PROBLEM REQUIREMENTS: All lines from the one containing "Credem că au" to the end of the entries below must be output exactly, and no other lines.

(Saved entries)
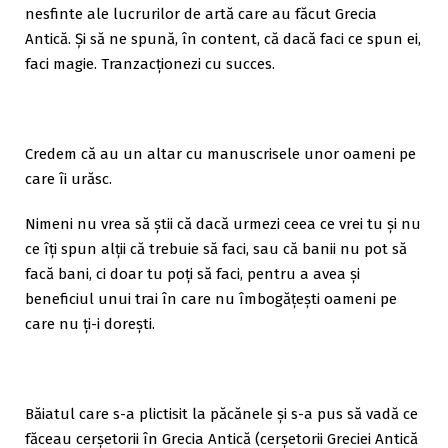
nesfinte ale lucrurilor de artă care au făcut Grecia
Antică. Și să ne spună, în content, că dacă faci ce spun ei,
faci magie. Tranzacționezi cu succes.
Credem că au un altar cu manuscrisele unor oameni pe
care îi urăsc.
Nimeni nu vrea să știi că dacă urmezi ceea ce vrei tu și nu
ce îți spun alții că trebuie să faci, sau că banii nu pot să
facă bani, ci doar tu poți să faci, pentru a avea și
beneficiul unui trai în care nu îmbogățești oameni pe
care nu ți-i dorești.
Băiatul care s-a plictisit la păcănele și s-a pus să vadă ce
făceau cerșetorii în Grecia Antică (cerșetorii Greciei Antică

TASK ANSWER:
Credem că au un altar cu manuscrisele unor oameni pe
care îi urăsc.
Nimeni nu vrea să știi că dacă urmezi ceea ce vrei tu și nu
ce îți spun alții că trebuie să faci, sau că banii nu pot să
facă bani, ci doar tu poți să faci, pentru a avea și
beneficiul unui trai în care nu îmbogățești oameni pe
care nu ți-i dorești.
Băiatul care s-a plictisit la păcănele și s-a pus să vadă ce
făceau cerșetorii în Grecia Antică (cerșetorii Greciei Antică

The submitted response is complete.